# Project 2, Part 2, Parse Peak's sales JSON file into CSV files

University of California, Berkeley

Master of Information and Data Science (MIDS) program

w205 - Fundamentals of Data Engineering


# Included Modules and Packages

Code cell containing your includes for modules and packages

In [14]:
import csv

import json

import math
import numpy as np
import pandas as pd

import psycopg2

# Supporting code

Code cells containing any supporting code, such as connecting to the database, any functions, etc.  

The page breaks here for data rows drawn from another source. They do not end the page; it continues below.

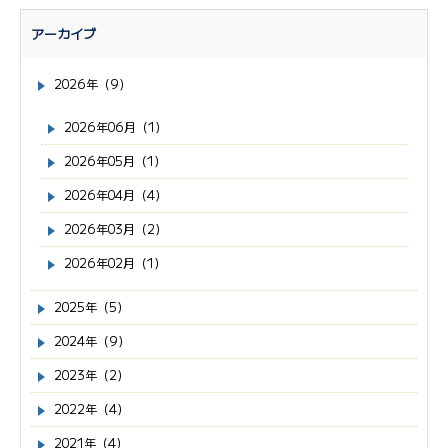
アーカイブ
2026年（9）
2026年06月（1）
2026年05月（1）
2026年04月（4）
2026年03月（2）
2026年02月（1）
2025年（5）
2024年（9）
2023年（2）
2022年（4）
2021年（4）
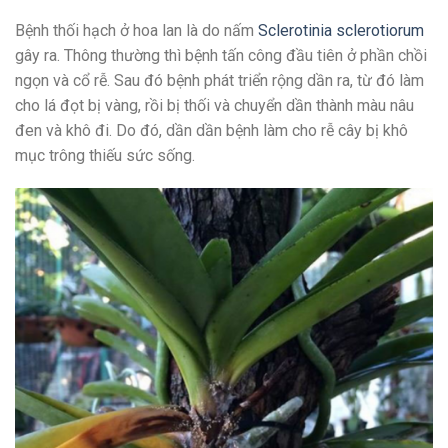
Bệnh thối hạch ở hoa lan là do nấm
Sclerotinia sclerotiorum
gây ra. Thông thường thì bệnh tấn công đầu tiên ở phần chồi
ngọn và cổ rễ. Sau đó bệnh phát triển rộng dần ra, từ đó làm
cho lá đọt bị vàng, rồi bị thối và chuyển dần thành màu nâu
đen và khô đi. Do đó, dần dần bệnh làm cho rễ cây bị khô
mục trông thiếu sức sống.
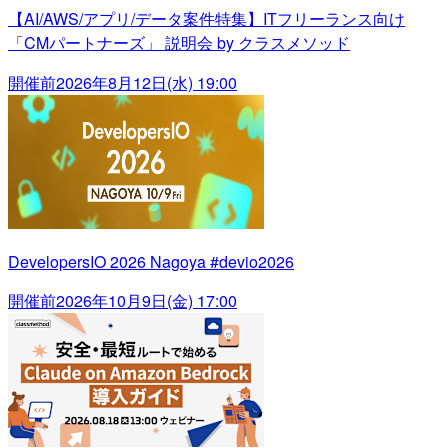
【AI/AWS/アプリ/データ案件特集】ITフリーランス向け
「CMパートナーズ」 説明会 by クラスメソッド
開催前
2026年8月12日(水) 19:00
DevelopersIO 2026 Nagoya #devio2026
開催前
2026年10月9日(金) 17:00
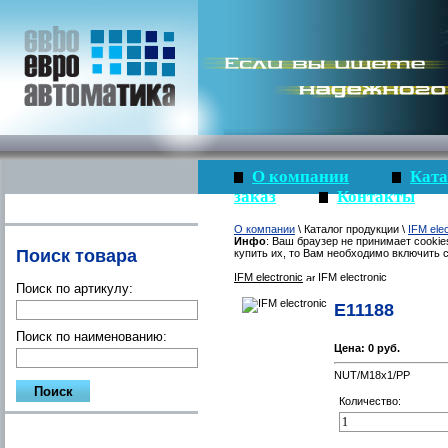
О компании
Ката
заказ
Контакты
О компании
\ Каталог продукции \
IFM elec
Инфо
: Ваш браузер не принимает cookie
Поиск товара
купить их, то Вам необходимо включить c
IFM electronic
IFM electronic
Поиск по артикулу:
E11188
Поиск по наименованию:
Цена:
0 руб.
NUT/M18x1/PP
Количество:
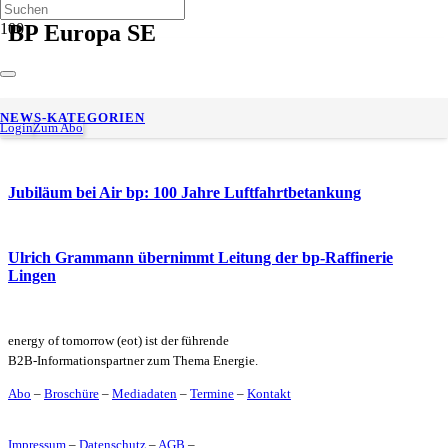
BP Europa SE
Raffinerie Gelsenkirchen: bp vollzieht Verkauf an Klesch-
NEWS-KATEGORIEN
Gruppe
Login
Zum Abo
Jubiläum bei Air bp: 100 Jahre Luftfahrtbetankung
Ulrich Grammann übernimmt Leitung der bp-Raffinerie
Lingen
energy of tomorrow (eot) ist der führende
B2B-Informationspartner zum Thema Energie.
Abo
–
Broschüre
–
Mediadaten
–
Termine
–
Kontakt
Impressum
–
Datenschutz
–
AGB
–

Remember you can freely use any code from the labs. You do not need to cite code from the labs.

In [15]:
#
# function to run a select query and return rows in a pandas dataframe
# pandas puts all numeric values from postgres to float
# if it will fit in an integer, change it to integer
#

def my_select_query_pandas(query, rollback_before_flag, rollback_after_flag):
    "function to run a select query and return rows in a pandas dataframe"
    
    if rollback_before_flag:
        connection.rollback()
    
    df = pd.read_sql_query(query, connection)
    
    if rollback_after_flag:
        connection.rollback()
    
    # fix the float columns that really should be integers
    
    for column in df:
    
        if df[column].dtype == "float64":

            fraction_flag = False

            for value in df[column].values:
                
                if not np.isnan(value):
                    if value - math.floor(value) != 0:
                        fraction_flag = True

            if not fraction_flag:
                df[column] = df[column].astype('Int64')
    
    return(df)
    

In [16]:
connection = psycopg2.connect(
    user = "postgres",
    password = "ucb",
    host = "postgres",
    port = "5432",
    database = "postgres"
)

In [17]:
cursor = connection.cursor()

In [18]:
def my_read_csv_file(file_name, limit):
    "read the csv file and print only the first limit rows"
    
    csv_file = open(file_name, "r")
    
    csv_data = csv.reader(csv_file)
    
    i = 0
    
    for row in csv_data:
        i += 1
        if i <= limit:
            print(row)
            
    print("\nPrinted ", min(limit, i), "lines of ", i, "total lines.")

In [19]:
def my_recursive_print_json(j, level = -1):
    "given a json object print it"
    
    level += 1
    
    spaces = "    "
    
    if type(j) is dict:
        dict_2_list = list(j.keys())
        for k in dict_2_list:
            print(spaces * level + k)
            my_recursive_print_json(j[k], level)
            
    elif type(j) is list:
        for (i, l) in enumerate(j):
            print(spaces * level + "[" + str(i) + "]")
            my_recursive_print_json(l, level)
                  
    else:
        print(spaces * level + "value:", str(j))
                  


In [20]:
def my_read_nested_json(file_name):
    "given a file of json, read it and parse it meaningfully"
    
    f = open(file_name, "r")
    
    j = json.load(f)
    
    f.close
    
    my_recursive_print_json(j)

# 2.2.1 Recursive walk of Peak's sales JSON file to help understand the structure

Peak has send AGM a nested JSON file of sales data for October 3, 2020.  We need to first understand the structure of this file so we can parse it into CSV files to load into staging tables.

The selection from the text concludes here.